Absorbé par un syndrome de grossissement, le CN avait omis de prendre la mesure d’une part, de la réduction de la santé des travailleurs âgés et d’autre part, des exigences des jeunes travailleurs en matière d’adéquation travail-famille

Au-delà de la grève du CN

OPINIONS/ L’auteur, Jean-Claude Bernatchez, est professeur titulaire en relations industrielles à l’Université du Québec à Trois-Rivières.

Déclenchée le 19 novembre 2019, cette grève, terminée huit jours plus tard, traduit un malaise qui provient d’un parcours historique singulier avec son lot de conséquences présentes. Le 6 juin 1919, le Gouvernement du Canada créait la Compagnie de chemin de fer Canadien National (CN) qu’il privatisait en novembre 1995. Cette opération de délestage reflétait l’esprit d’un État qui avait renoncé à construire lui-même un système public de transport intégré. Par la suite, le CN a acquis des sociétés aux États-Unis, se concentrant sur les lignes à fort trafic, délestant au plus offrant les lignes courtes ou rurales moins rentables, parfois dirigées d’une manière incompétente bien révélée par l’explosion de Lac-Mégantic en juillet 2013 avec ses 47 morts.

Actuellement, le Canadien national, devenu international, déclare (Rapport financier de 2018) un actif de 41 milliards $, un chiffre d’affaires de 14 milliards $, un profit annuel de 5,5 milliards $ et 24 000 employés.

Absorbé par un syndrome de grossissement, le CN avait omis de prendre la mesure d’une part, de la réduction de la santé des travailleurs âgés et d’autre part, des exigences des jeunes travailleurs en matière d’adéquation travail-famille. Les deux groupes, jeunes et vieux, souhaitaient, pour des raisons différentes, une modification de l’organisation du travail dans un système ferroviaire canadien qui, depuis sa privatisation, a grandi selon les opportunités des lois du marché.

C’est de ce terreau que la grève des chefs, agents de train et de triage du CN surgit comme un monstre de l’Halloween. Cela a fait ressortir que le CN, qui s’était fait oublier des passagers, était d’une importance capitale pour l’approvisionnement industriel.

Les 3200 salariés en grève étaient représentés par la Conférence ferroviaire de Teamsters (CFTC). Leur mobilisation, soutenue par un vote de grève favorable de 99 %, exclut les salaires. Compréhensible puisque la rémunération oscille entre 35 et 60 dollars l’heure. Les négociations collectives ont été soutenues par le Service fédéral de médiation et de conciliation qui a fait un excellent travail pour dénouer l’impasse.

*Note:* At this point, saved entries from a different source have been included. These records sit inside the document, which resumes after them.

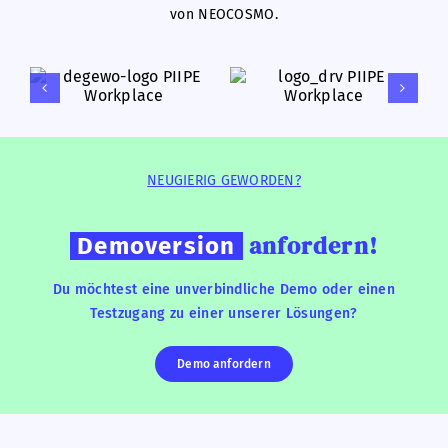
von NEOCOSMO.
NEUGIERIG GEWORDEN?
anfordern!
Demoversion
Du möchtest eine unverbindliche Demo oder einen
Testzugang zu einer unserer Lösungen?
Demo anfordern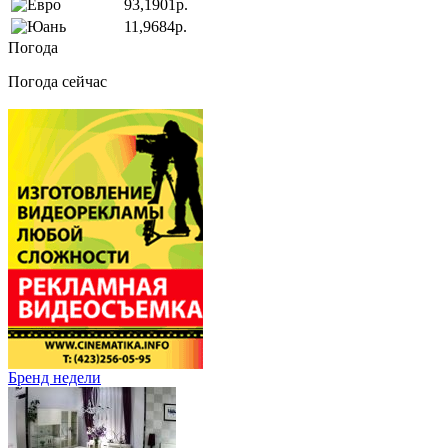
93,1901р.
11,9684р.
Погода
Погода сейчас
Бренд недели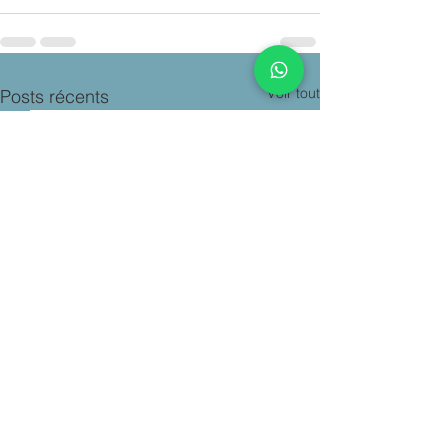
Voir tout
Posts récents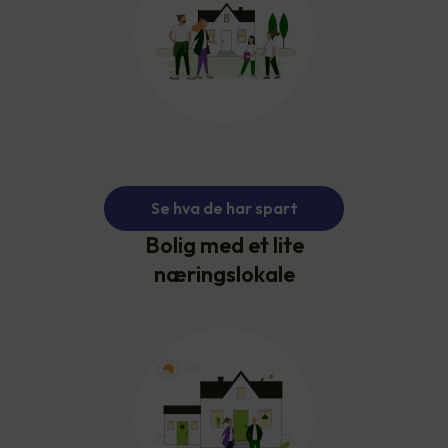
Se hva de har spart
Bolig med et lite
næringslokale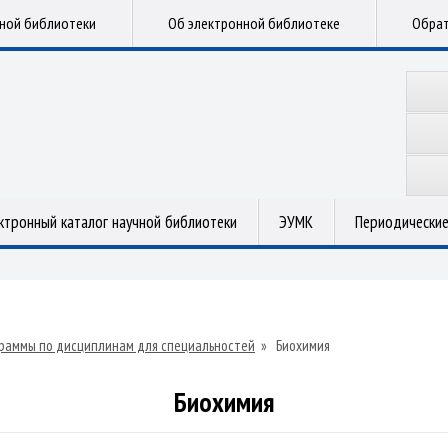
чной библиотеки
Об электронной библиотеке
Обрат
ктронный каталог научной библиотеки
ЭУМК
Периодические
раммы по дисциплинам для специальностей
»
Биохимия
Биохимия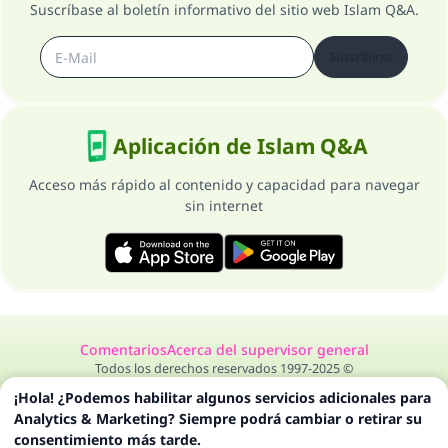
Suscríbase al boletín informativo del sitio web Islam Q&A.
Suscribirse
Aplicación de Islam Q&A
Acceso más rápido al contenido y capacidad para navegar
sin internet
Comentarios
Acerca del supervisor general
Todos los derechos reservados 1997-2025 ©
¡Hola! ¿Podemos habilitar algunos servicios adicionales para
Analytics & Marketing? Siempre podrá cambiar o retirar su
consentimiento más tarde.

Les enjeux du conflit concernaient d’abord la santé et la sécurité au travail. En effet, neuf syndiqués des Teamsters sont décédés suite à des accidents ferroviaires au cours des deux dernières années. La fatigue occupationnelle du personnel était un enjeu important. S’ajoutait finalement le plafonnement du remboursement des frais médicaux, limitant l’accès à des médicaments spécialement chez les travailleurs vieillissants. De son côté, l’employeur valorisait des exigences productives.

Quant à l’idée de forcer le retour au travail par une loi, il faut savoir que la Cour suprême, par ses arrêts BC Health (2007) et Saskatchewan (2015), a érigé la négociation collective et l’exercice de la grève en droits constitutionnels. Mais cela ne limite pas le devoir des parties de s’assurer du maintien de services essentiels. Le Conseil canadien des relations industrielles (CCRI) peut s’en assurer afin de «prévenir des risques imminents et graves pour la sécurité et la santé du public» (Art 87.4, Code canadien du travail). Toutefois, lesdits services essentiels semblaient plutôt faibles lors de cette grève. De toute manière, le concept semble inexistant dans le plan de développement du CN.

Au-delà de cela, ce conflit ouvrier a montré que des besoins occupationnels étaient insatisfaits, tant chez les nouveaux que les anciens travailleurs, dans une compagnie de chemin de fer absorbée par sa croissance internationale face à un gouvernement canadien qui a renoncé à faire du ferroviaire une entreprise nationale. Depuis sa privatisation, les administrateurs du CN ont surtout joué une carte de transport des marchandises au niveau de l’Amérique du Nord. Des profits colossaux sont maintenant au rendez-vous dans un contexte quasi monopolistique, du moins au Canada. Dans cet élan de croissance, le transport des passagers fut essentiellement largué du plan d’affaires. La privatisation du ferroviaire a ainsi scellé une partie signifiante de l’affaissement de la charte sociale canadienne fondée sur l’accessibilité.